The alert condition may be or comprise an elevation in the level of hydrogen gas in the hold. The alert condition may be or comprise an elevation in the temperature (or of the rate of change, or increase, of the temperature) in the hold. The alert condition may be or comprise an elevation in the pressure (or of the rate of change, or increase, of the pressure in the hold) in the hold. The alert condition may be or comprise an elevated noise level in the hold. The alert condition may be or comprise an elevation in the level of volatile organic compounds (VOCs) in the hold. The alert condition may be any of the above in combination with another of the above, e.g. an elevated temperature in combination with an elevated hydrogen level, an elevated hydrogen level in combination with an elevated noise and pressure level, or the like. The alert condition may additionally rely on the level of hydrogen, temperature, pressure, noise being elevated for a minimum time period, e.g. to discount anomalous readings from a sensor in the sensor arrangement.

Where the alert condition is or comprises an elevation in the temperature, the alert condition may be considered to have been fulfilled when the temperature reaches a predetermined threshold. For example, the alert condition may be considered to have been fulfilled when the temperature reaches a predetermined absolute temperature, for example higher than 50 degrees Celsius, 70 degrees Celsius, 100 degrees Celsius, or the like.

In the case where the alert condition is or comprises an elevation in the level of hydrogen gas in the hold, fulfillment of the condition may result at a predetermined level of hydrogen (e.g. measured in parts per million (ppm) in the hold).

In the case where the alert condition is or comprises an elevated noise level, fulfillment of the alert condition may result in a noise detection above a predetermined decibel level.
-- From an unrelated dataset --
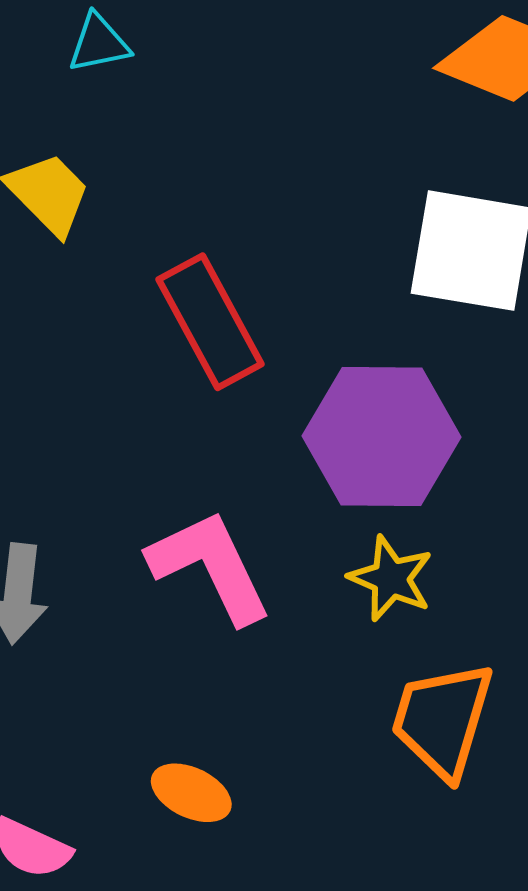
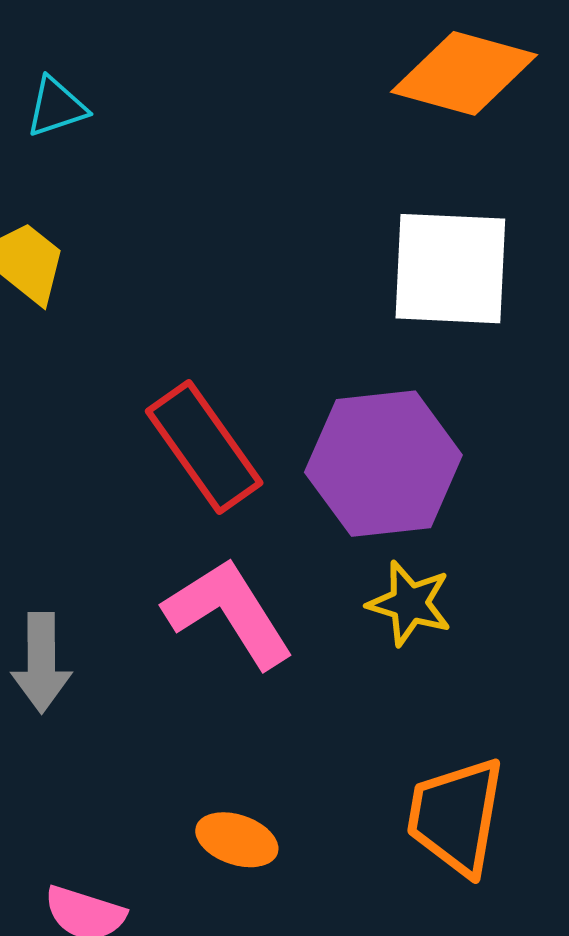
red rectangle: (210, 322) -> (204, 447), moved
orange trapezoid: (442, 720) -> (456, 816), moved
In some cases, fulfillment of the alert condition may result when a sudden increase in the noise level is detected, or when a sudden but short-lasting increase in the noise level is detected, for example such as a noise associated with a popping, bursting, rupturing event.

The method may comprise cooling the aircraft hold by providing a flow of cold air therein. The method may comprise activating an air conditioning system in the aircraft to provide a flow of cold air therein. The air conditioning system may be one that is commonly used in an aircraft, and therefore may be able to be fitted to aircraft relatively easily and cheaply. In case the same air conditioning system is already present in the aircraft, no additional air conditioning system may require to be fitted.
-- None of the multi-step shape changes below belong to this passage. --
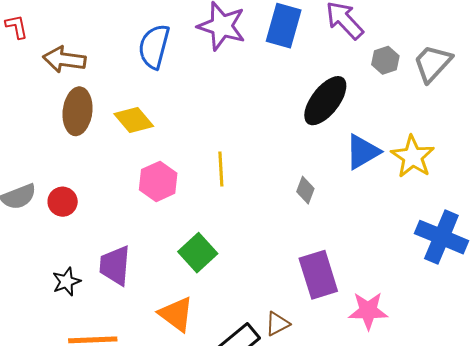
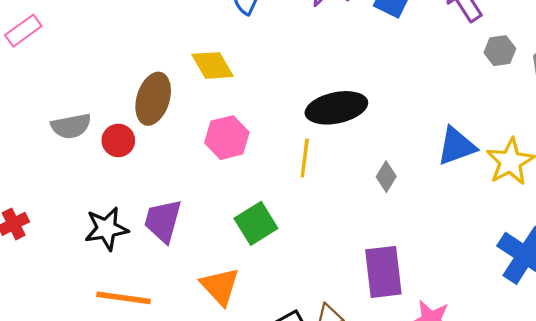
black ellipse: (325, 101) -> (336, 108), moved, turned 30
brown ellipse: (78, 111) -> (153, 99), moved
yellow line: (221, 169) -> (305, 158), moved
black star: (66, 282) -> (106, 229), size x1.4

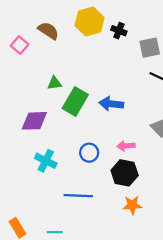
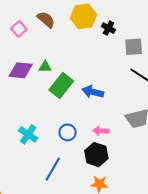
purple diamond: (34, 121) -> (21, 70), moved
blue line: (78, 196) -> (53, 169), turned -70

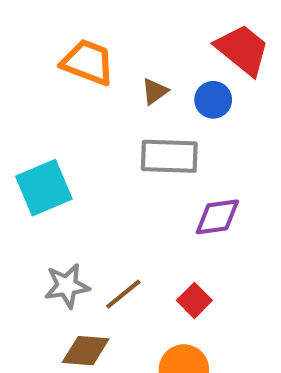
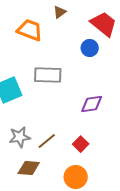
brown triangle: (155, 91) -> (60, 12), moved
gray rectangle: (169, 156) -> (48, 75), moved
The method may comprise providing a source of the flow of cold air that is external to the aircraft. For example, when the aircraft is in flight, the temperature of the outside air may be significantly below that in the cargo hold. Therefore, a source of cold air may be readily available to the cargo hold if needed.
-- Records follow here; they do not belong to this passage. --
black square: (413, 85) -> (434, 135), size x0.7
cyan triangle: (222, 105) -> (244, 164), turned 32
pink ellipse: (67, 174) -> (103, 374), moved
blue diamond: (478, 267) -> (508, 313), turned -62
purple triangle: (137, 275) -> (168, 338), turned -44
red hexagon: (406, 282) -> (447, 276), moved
The method may comprise cooling the aircraft hold via depressurization by opening a pressure communication channel between the aircraft hold and the exterior of the aircraft. Cooling via depressurization may occur, or may exclusively occur, when the aircraft is airborne, and therefore the method may comprise making the aircraft airborne, or the method may be applied when the aircraft has an airborne flight condition. The pressure communication channel may be in the form of a section of piping or tubing that is in connection with the exterior of the aircraft, for example has an outlet on or near the fuselage of the aircraft. The outlet may be selectably opened and closed, e.g. by a user, so as to permit or prevent depressurization of the aircraft hold. In the case where the aircraft hold is depressurized, the aircraft may be a freight aircraft. In the case of a freight aircraft, depressurization may be particularly effective due to the effects thereof being quick and far-reaching. The depressurization may be a partial or a full depressurization, i.e. the pressure inside the hold may be brought (e.g. reduced) to, or as close to as possible, the pressure outside of the aircraft (full depressurization), or may be brought (e.g. reduced) to an intermediate pressure between the original pressure inside the aircraft and the pressure outside the aircraft (partial depressurization). Pressurization may be done to the extent that the temperature within the aircraft hold is kept at or lower than a predetermined temperature. As such initially a partial depressurization may be effected to lower the temperature inside the aircraft hold, and a full depressurization may be subsequently effected, for example in the case that the temperature inside the hold continues to rise.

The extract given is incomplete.